How to complete this task: Each line from the one containing "РЕКОМЕНДУЕМ" through the end of the data is to be written out exactly, and nothing more.

== The records

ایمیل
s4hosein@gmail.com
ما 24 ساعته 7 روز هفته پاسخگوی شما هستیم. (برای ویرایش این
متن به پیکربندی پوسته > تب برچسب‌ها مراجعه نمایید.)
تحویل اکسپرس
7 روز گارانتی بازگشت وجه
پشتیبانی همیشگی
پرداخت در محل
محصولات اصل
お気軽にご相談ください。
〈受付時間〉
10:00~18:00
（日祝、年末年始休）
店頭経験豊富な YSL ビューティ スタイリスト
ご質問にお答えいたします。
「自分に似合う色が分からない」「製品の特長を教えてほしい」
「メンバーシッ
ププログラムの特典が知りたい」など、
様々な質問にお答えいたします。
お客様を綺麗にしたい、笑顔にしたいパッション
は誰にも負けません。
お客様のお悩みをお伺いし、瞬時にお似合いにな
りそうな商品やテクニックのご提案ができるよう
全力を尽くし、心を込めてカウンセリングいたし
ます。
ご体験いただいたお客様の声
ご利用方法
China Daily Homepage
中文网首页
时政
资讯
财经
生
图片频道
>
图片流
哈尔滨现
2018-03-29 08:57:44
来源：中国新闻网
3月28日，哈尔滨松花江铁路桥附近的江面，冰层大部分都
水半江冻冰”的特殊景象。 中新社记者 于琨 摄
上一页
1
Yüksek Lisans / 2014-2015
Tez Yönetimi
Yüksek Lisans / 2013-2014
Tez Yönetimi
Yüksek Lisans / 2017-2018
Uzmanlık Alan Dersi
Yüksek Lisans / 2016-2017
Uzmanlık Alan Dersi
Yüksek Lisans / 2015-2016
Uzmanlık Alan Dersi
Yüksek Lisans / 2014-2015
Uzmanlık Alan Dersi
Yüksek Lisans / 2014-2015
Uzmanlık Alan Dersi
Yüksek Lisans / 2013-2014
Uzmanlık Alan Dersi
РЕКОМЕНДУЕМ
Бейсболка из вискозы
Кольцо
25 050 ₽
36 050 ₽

====

Output:
РЕКОМЕНДУЕМ
Бейсболка из вискозы
Кольцо
25 050 ₽
36 050 ₽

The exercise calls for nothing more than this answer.